Walter ha vent’anni, un diploma, qualche speranza e molti dubbi. Intanto studia filosofia, legge Hemingway e Ginsberg e litiga col padre che lo incita a farsi una posizione. Il sabato sera esce con gli amici e cerca il vero amore. Walter guarda il mondo e lo sogna migliore e forse, prima o poi, scriverà un romanzo…
Walter, tipico giovane non alla moda, tipico 'sfigatello' anonimo, per niente cool, senza soldi, con un padre che gli rompe le palle affinchè non si trovi un lavoro e si sistemi. Gli amici? e chi ha amici? Non di certo Walter. più che altro sono
conoscenti. Torino lo avvolge, con le sue vie sempre identiche, con personaggi fuori di testa. Walter è iscritto a filosofia ma non da neanche un esame e quelli che da... beh, non li passa. La sua vita è raccontata con ironia pungente al limite del tragi-comico.
Bello, bellissimo, l'ironia e la critica di Culicchia costruiscono il suo - forse - miglior libro. Culicchia costruisce una sorta di alter-ego, un personaggio che vive la sua esperienza post-diploma come una tragedia. Il finale è il solito amaro-in-bocca che tanto amo.
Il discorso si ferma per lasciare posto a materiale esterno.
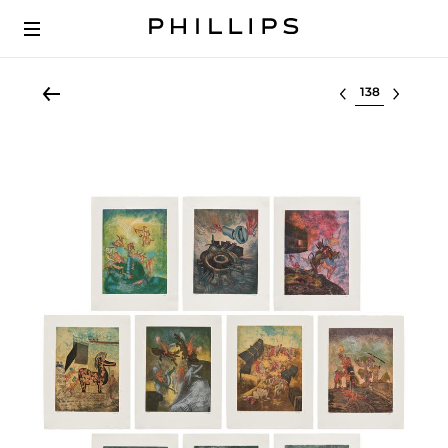
Select lot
Facile da leggere, non impegnativo, ma assai piacevole.
Il libro ha ispirato il (bellissimo) film omonimo interpretato da Valerio Mastrandrea, dove sono apparsi anche i CSI. (
scheda film)
Giro giro tondo, casca il mondo...
Verso la fine degli anni Ottanta il mondo pareva proprio sul punto di cascare e io nell'attesa mi limitavo a girare in tondo, giorno dopo giorno. Facevo sempre più o meno lo stesso percorso. Senza una meta. Ogni giorno le stesse vie. Le stesse vetrine. Le stesse facce. I commessi guardavano la gente fuori dai negozi come gli animali allo zoo guardavano i turisti. Rispetto a loro mi sentivo in libertà. Ma ero solo libero di non far niente.
Via Po piazza Castello via Roma. Piazza San Carlo via Carlo Alberto via Lagrange. Piazza Carignano piazza Carlo Alberto via Po. E poi di nuovo: piazza Castello, via Roma, piazza San Carlo. Tutti i giorni. Giorno dopo giorno. Chilometro dopo chilometro. All'infinito. La suola del mio unico paio di scarpe si era tutta consumata. Mi sforzavo di camminare appoggiando il meno possibile il piede sulla strada ma riuscivo soltanto a saltellare. Non volevo un lavoro da commesso. Non volevo fare carriera. Non volevo rinchiudermi in una gabbia. Intanto però la mia gabbia era la città. Le sue strade sempre uguali erano il mio labirinto. Senza un filo a cui aggrapparmi. Senza più nulla da vedere.